After years of deep suspicion and resistance to Midlake, primarily due to their very beardy, early seventies aesthetic, I’m afraid I have succumbed. My resistance has been crushed by the monumentally catchy yet really great The Old and The Young. Appearing three tracks into the album, on first listen it sounds like a seventies throwback, but then you start noticing modern touches such as the pulsing keyboards here and there. None of this overshadows a genuinely majestic singalong melody, even the flutes midsong work a treat.
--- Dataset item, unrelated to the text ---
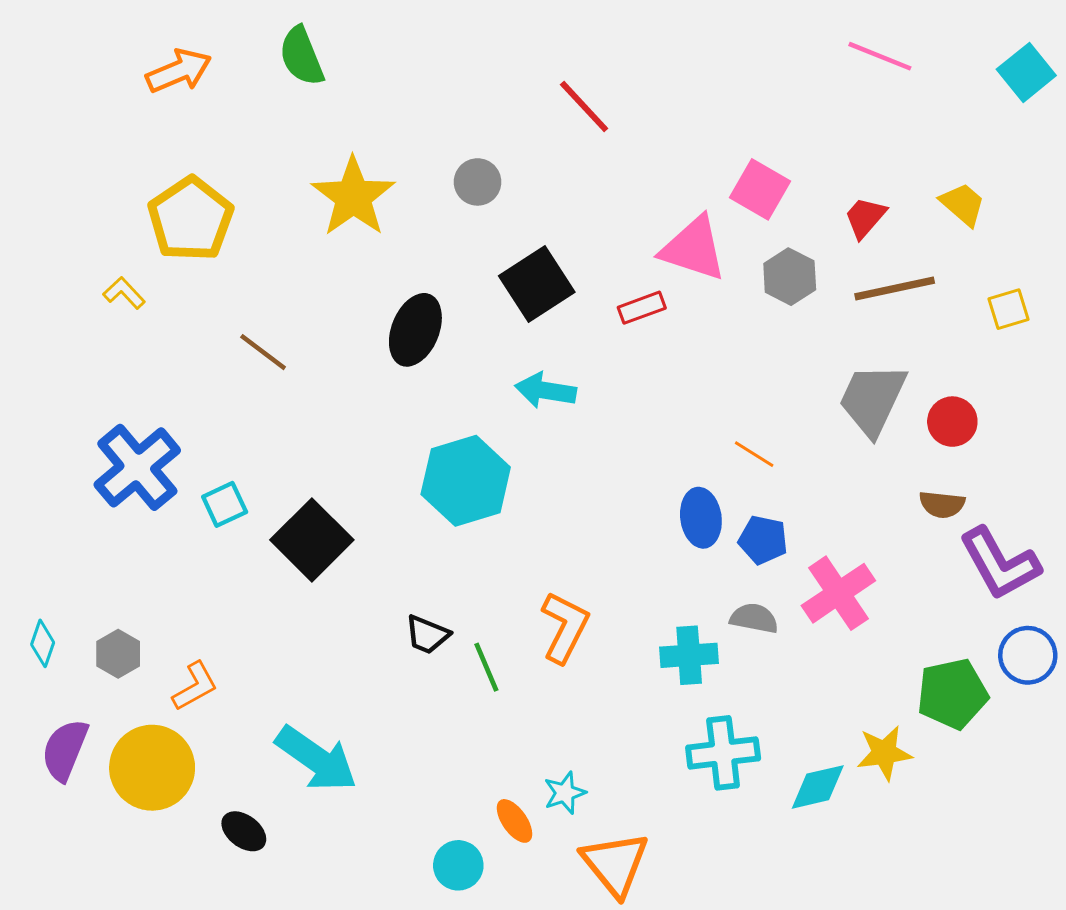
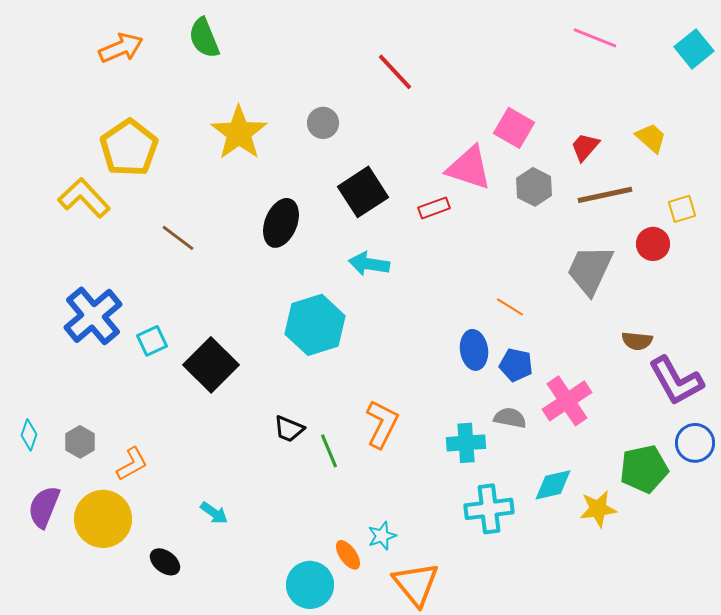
yellow L-shape: (124, 293) -> (84, 198), size x1.8
red circle: (952, 422) -> (653, 244), moved
cyan arrow: (316, 759) -> (214, 513), size x0.5
cyan diamond: (818, 787) -> (553, 485), moved
cyan circle: (458, 865) -> (310, 585), size x1.4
The danger with a song as strong as this is that it relegates the rest of the album to support act status. This is far from the case here. Previous singer Tim Smith quit the band after 2010’s The Courage of Others, so guitarist Eric Pulido has stepped up to the mark. His vocals really suit the music here, leading with title track Antiphon, which strides triumphantly from the speakers, proclaiming "Antiphon! Antiphon!".
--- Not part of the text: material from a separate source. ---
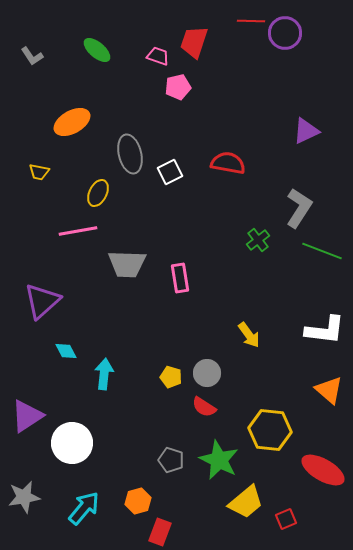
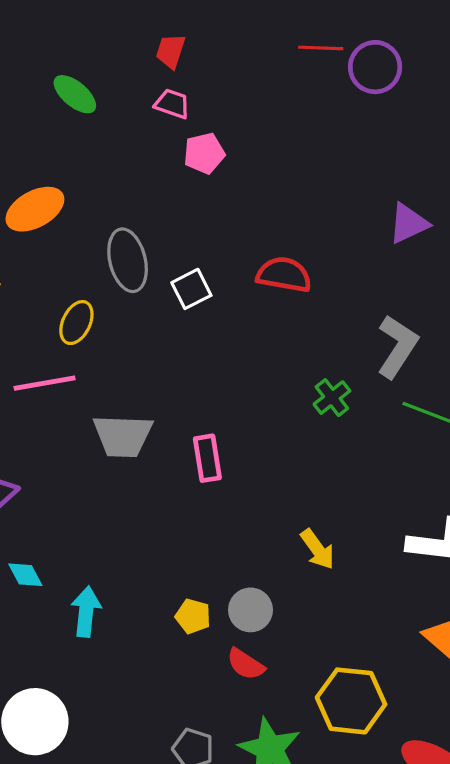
red trapezoid: (194, 42) -> (171, 51), moved, size x0.7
The album is stuffed full of great melodies, Provider has a kind of seventies singalong melody with medieval allusions in the lyrics - "onward forth into a land unknown, swords were drawn upon the road." It's awful b*ll*x, but it works well in the context of the song. The album divides neatly in two by the appearance of proggy instrumental Vale, and this leads nicely into the folky Aurora Gone, featuring another fine Pulido vocal. Ages, later in the album, again has that medieval, almost psychedelic feel to it, while also showcasing some great guitar work, and The Weight has a lovely, wordless singalong chorus.
A fine, fine album showing this band can survive Smith's departure without losing much.